FizzKicksがライブ音源をライブ直後にダウンロードカードで販売

米国のダウンロードカード・サービス、FizzKicksは、2012年6月20日に吉祥寺のライブハウス、曼荼羅で行われた天球ぴんぽんずのライブの音源が、ライブ直後からダウンロード可能なダウンロードカードを販売した。

当日のライブ音源を、ライブ直後にダウンロードカードでダウンロード可能としたのは、これが日本で初めてだろう。

このライブ音源の録音と準備には、indierevolution.jpの
お土産音源のコンセプトと技術が応用されているため、indierevolution.jpでも現場にお邪魔して様子を見せてもらった。

お土産音源では、ライブ終了後、いかに迅速に音源を発売するかが、一つの鍵であったが、ダウンロードカードを使うことで、ライブ終了から10分弱で音源の発売が実現した。

indierevolution.jpでも、ダウンロードカードを1枚買い求め、実際に現場でパソコンにダウンロードしてみた。ちなみに、安定した高速ネットワークが使えるなら、Android端末にもダウンロード可能だ。
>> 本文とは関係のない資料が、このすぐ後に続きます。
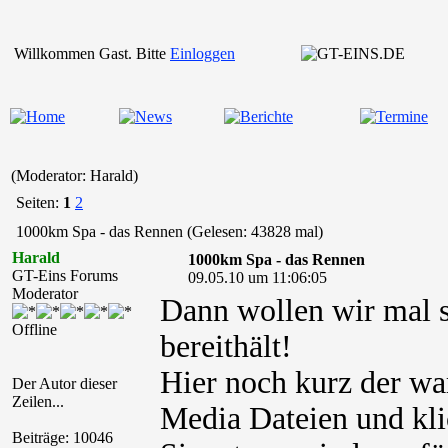
Willkommen Gast. Bitte
Einloggen
(Moderator: Harald)
Seiten:
1
2
1000km Spa - das Rennen (Gelesen: 43828 mal)
Harald
1000km Spa - das Rennen
GT-Eins Forums
09.05.10 um 11:06:05
Moderator
Dann wollen wir mal s
Offline
bereithält!
Hier noch kurz der wa
Der Autor dieser
Zeilen...
Media Dateien und kli
Beiträge: 10046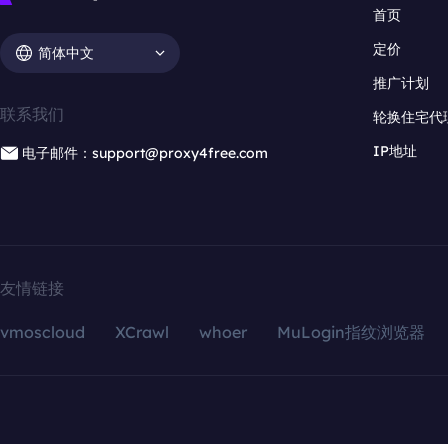
首页
定价
简体中文
推广计划
联系我们
轮换住宅代
IP地址
电子邮件：support@proxy4free.com
友情链接
vmoscloud
XCrawl
whoer
MuLogin指纹浏览器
まず、ダウンロードされるのは、サイズが約47MBのZipアーカイブだ。このアーカイブを展開するとできるフォルダに、18枚の写真ファイルと天球ぴんぽんずのステージを最初から最後まですべて収めた長さが30分強のMP3ファイルが1つ入っている。

このMP3ファイルは、ステレオサウンドでビットレートが192kbpsと比較的高音質になっている。FizzKicksによると、ファイルが1つなのは、天球ぴんぽんずのライブが、演劇的と言うか、実験音楽的と言うか、曲が次々に連続して演奏されるためで、曲間があれば1曲ずつファイルを分割しておくことも可能だそうだ。

お土産音源は、市販のハードウェアとソフトウェアを組み合わせて、その場でライブ音源を素早く制作することを目指しているが、今回のFizzKicksのシステムも、ハードウェアにZoom H2nとMacintosh、録音ソフトウェアにAudio Hijack Proという、誰でも入手できるシンプルな構成を採用している。

会場にいた数人に確認したところ、音質は十分であるとの反応だったが、好みの問題もあるので、興味がある向きは、天球ぴんぽんずかFizzKicksから、このダウンロードカードを入手して、自分で確かめて欲しい。

ダウンロードカードは1,000円で販売された。今回は、実験的な意味合いもあったため、売り上げをFizzKicksとアーティストで分配することはせず、すべてアーティストが受け取ったそうだ。

なお、FizzKicksでは、2012年2月21日にも、代官山の
Mr.Friendly CafeQ(ku:)のライブ音源をダウンロードカードで販売する予定だ。